For me, it has taken both a therapist and a psychiatrist who are on the same page to get the diagnosis. We have gradually been testing medications. Though not a miracle drug, they have helped so much. There have been difficult times with the meds, but when they are an appropriate prescription and dosage, they give me hope about what I can accomplish.
Having a coach or therapist is also very important, in my opinion. Feel free to continue to check in with HealthyPlace's 'Living with Adult ADHD' blog for more conversations about ADHD. Best of luck with everything!

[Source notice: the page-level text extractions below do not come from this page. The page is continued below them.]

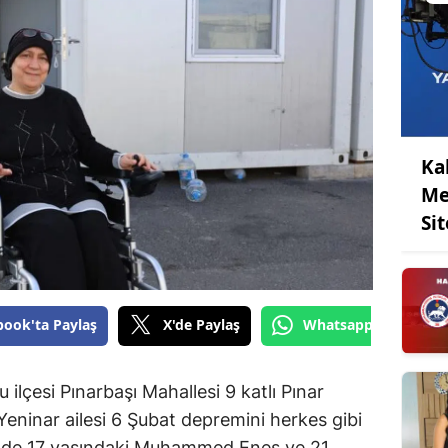
Ka
Me
Sit
book'ta Paylaş
X'de Paylaş
Whatsapp'tan Gönde
lçesi Pınarbaşı Mahallesi 9 katlı Pınar
eninar ailesi 6 Şubat depremini herkes gibi
mde 17 yaşındaki Muhammed Enes ve 21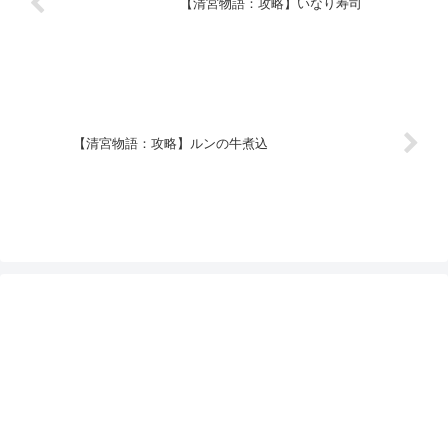
【清宮物語：攻略】いなり寿司
【清宮物語：攻略】ルンの牛煮込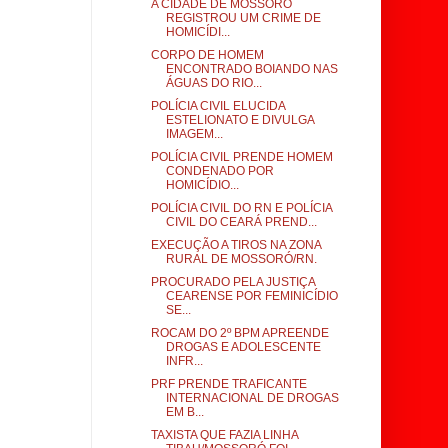
A CIDADE DE MOSSORÓ
REGISTROU UM CRIME DE
HOMICÍDI...
CORPO DE HOMEM
ENCONTRADO BOIANDO NAS
ÁGUAS DO RIO...
POLÍCIA CIVIL ELUCIDA
ESTELIONATO E DIVULGA
IMAGEM...
POLÍCIA CIVIL PRENDE HOMEM
CONDENADO POR
HOMICÍDIO...
POLÍCIA CIVIL DO RN E POLÍCIA
CIVIL DO CEARÁ PREND...
EXECUÇÃO A TIROS NA ZONA
RURAL DE MOSSORÓ/RN.
PROCURADO PELA JUSTIÇA
CEARENSE POR FEMINICÍDIO
SE...
ROCAM DO 2º BPM APREENDE
DROGAS E ADOLESCENTE
INFR...
PRF PRENDE TRAFICANTE
INTERNACIONAL DE DROGAS
EM B...
TAXISTA QUE FAZIA LINHA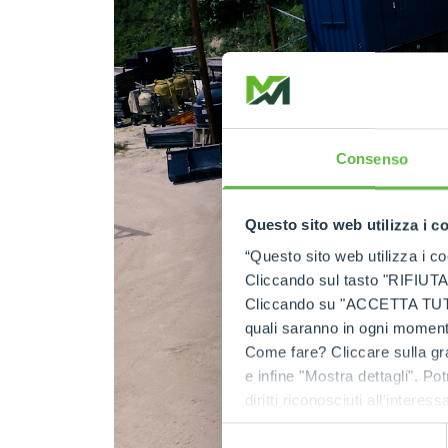
Consenso
Questo sito web utilizza i c
“Questo sito web utilizza i coo
Cliccando sul tasto "RIFIUTA" 
Cliccando su "ACCETTA TUTTI" 
quali saranno in ogni momento
Come fare? Cliccare sulla gra
e infine "Mostra dettagli". Pot
diritti riconosciuti all'inte
apposita procedura.
Selezione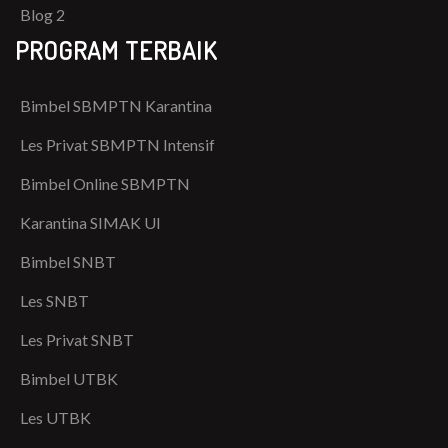
Blog 2
PROGRAM TERBAIK
Bimbel SBMPTN Karantina
Les Privat SBMPTN Intensif
Bimbel Online SBMPTN
Karantina SIMAK UI
Bimbel SNBT
Les SNBT
Les Privat SNBT
Bimbel UTBK
Les UTBK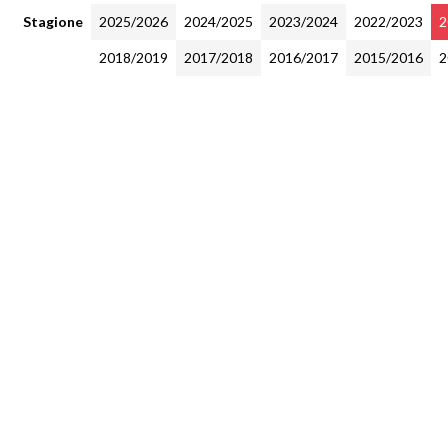
Stagione
2025/2026
2024/2025
2023/2024
2022/2023
2
2018/2019
2017/2018
2016/2017
2015/2016
2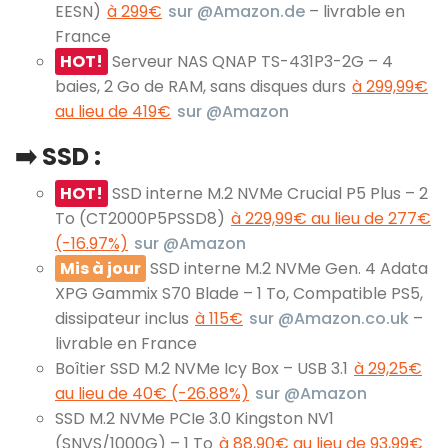
EESN)
à 299€
sur @Amazon.de
– livrable en
France
HOT!
Serveur NAS QNAP TS-431P3-2G – 4
baies, 2 Go de RAM, sans disques durs
à 299,99€
au lieu de 419€
sur @Amazon
➡️ SSD :
HOT!
SSD interne M.2 NVMe Crucial P5 Plus – 2
To (CT2000P5PSSD8)
à 229,99€ au lieu de 277€
(-16.97%)
sur @Amazon
Mis à jour
SSD interne M.2 NVMe Gen. 4 Adata
XPG Gammix S70 Blade – 1 To, Compatible PS5,
dissipateur inclus
à 115€
sur @Amazon.co.uk
–
livrable en France
Boîtier SSD M.2 NVMe Icy Box – USB 3.1
à 29,25€
au lieu de 40€ (-26.88%)
sur @Amazon
SSD M.2 NVMe PCIe 3.0 Kingston NV1
(SNVS/1000G) – 1 To
à 88,90€ au lieu de 93,99€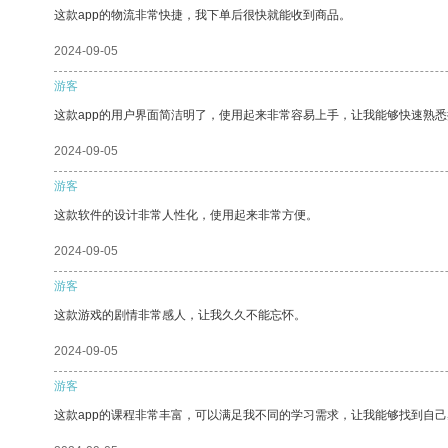
这款app的物流非常快捷，我下单后很快就能收到商品。
2024-09-05
游客
这款app的用户界面简洁明了，使用起来非常容易上手，让我能够快速熟悉
2024-09-05
游客
这款软件的设计非常人性化，使用起来非常方便。
2024-09-05
游客
这款游戏的剧情非常感人，让我久久不能忘怀。
2024-09-05
游客
这款app的课程非常丰富，可以满足我不同的学习需求，让我能够找到自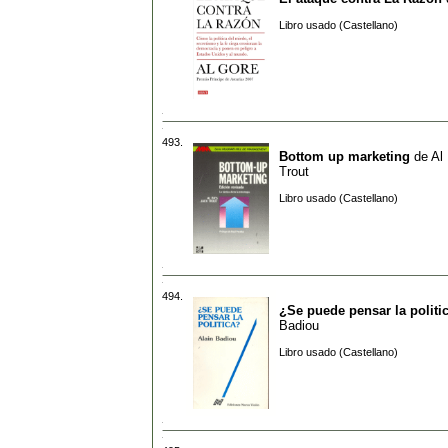
Libro usado (Castellano)
493.
Bottom up marketing
de
Al
Trout
Libro usado (Castellano)
494.
¿Se puede pensar la politi
Badiou
Libro usado (Castellano)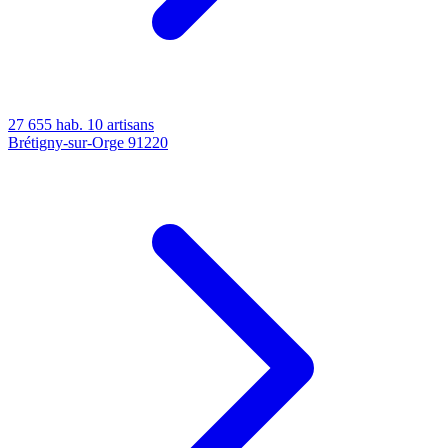
27 655 hab.
10 artisans
Brétigny-sur-Orge
91220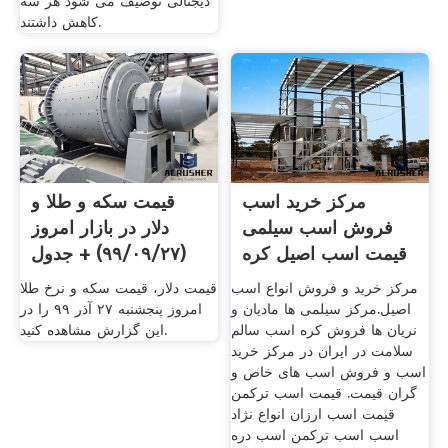
دیجتالی توصیف می شود هر سه
کاهش داشتند.
مرکز خرید اسب
قیمت سکه و طلا و
فروش اسب سیلمی
دلار در بازار امروز
قیمت اسب اصیل کره
(۹۹/۰۹/۲۷) + جدول
اسب .
مرکز خرید و فروش انواع اسب
قیمت دلار، قیمت سکه و نرخ طلا
اصیل.مرکز سیلمی ها مادیان و
امروز پنجشنبه ۲۷ آذر ۹۹ را در
نریان ها فروش کره اسب سالم
این گزارش مشاهده کنید.
سلامت در ایران در مرکز خرید
اسب و فروش اسب های خاص و
گران قیمت. قیمت اسب ترکمن
قیمت اسب ارزان انواع نژاد
اسب اسب ترکمن اسب دره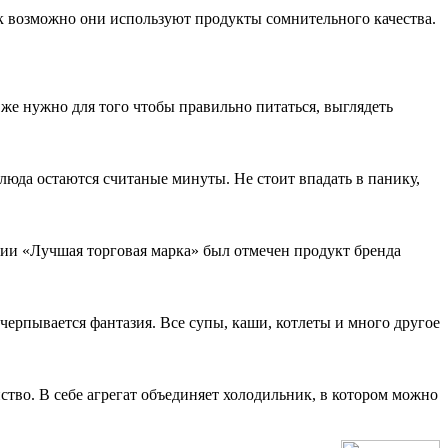
к возможно они используют продукты сомнительного качества.
же нужно для того чтобы правильно питаться, выглядеть
люда остаются считаные минуты. Не стоит впадать в панику,
ии «Лучшая торговая марка» был отмечен продукт бренда
ерпывается фантазия. Все супы, каши, котлеты и много другое
тво. В себе агрегат объединяет холодильник, в котором можно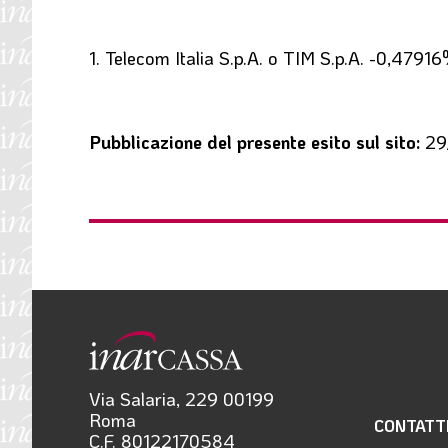
1. Telecom Italia S.p.A. o TIM S.p.A. -0,4791
Pubblicazione del presente esito sul sito:
29
Via Salaria, 229 00199
Roma
CONTATT
C.F. 80122170584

To start off, it is the year of 2016 and I don't know if people still get on here but I really wanted to comment. I was just recently diagnosed with ADHD (hyperactive-impulse) type.. My whole life, I knew I was different. Lilia, you hit it right on spot. I'm not lazy or stupid.. I am SO impulsive and it defintely shows. I speak/act without thinking, such as, blurting in appropriate things out, fidget, not be able to focus (first semester I earned a 1.9 GPA) and what I am so ashamed to admit, spit on people. Its like I can't help the impulsiveness!!! I'm 19 and I have yet to meet someone (friendwise/relationship wise) who can understand "my ways" and love me for who I am, but I know if I didn't get help soon, I was going to live my life in regret and misery. Everyone says I lack commons sense and I'm too goofy (coping method for always being "off") .. I finally went to see a therapist a couple weeks ago, I see her every Friday at 4:00. I can't wait till I get through the long week just to see her. I'm so anxious to get better and be able to focus, work towards being a better person and being able to say I love who I am because I fought to be that. My therapist is so loving, and I can tell she genuinely wants to help me. I still haven't been put on medication, but I am really excited for this journey. I just wanna get better. I pray and ask God for guidance everyday. Even thinking about recording this journey. I HOPE EVERYTHING IS GOING WELL FOR EVERYONE! Remember, God blessed us with this gift to help others. It's not going to be easy, but it will be worth it!
(Here I go over talking lol, I'm good for it)
Thanks for reading...hope to see everyone at the top!
we'll I have to say I knew I had adhd most of my life and especially growing up, but my parents thought I was just craz, so I had to deal with it and it has been a struggle. But As Of Today I Received My First Dose Of Vyvanse And I Have To Say I Can Already Tell The Difference I'm Way More Focused Than Before, And I Guess I Noticed Right Away Because I Went Untreated Most Of My Life I'm Am 31 Yeah Old And Have Do Much I Want To Accomplish, But JUST Could Not Get There. The Treatment Really Gives The Boost I Needed And I Can't Wait To Share Treatment With Others Who Have Gone Diagnosed For Hears Like ME And Hopes To Inspire Them To Do So. Thank you for this blog!
Thank you for this!!! I am in Canada, so I'm not sure what will be prescribed, but I'm really excited to get it started.
Thank you so much for that. Before I read your blogs I had a hard time finding much on the internet where people came right out and stated the before and after differences when they take their ADHD medication. I have struggled for several years on if ADHD was even real or if medication would even make a difference so I am so glad to hear about how if does work and it does make a difference. I look forward to seeing what a difference it makes in my life when I start taking my medication. Thank you for sharing!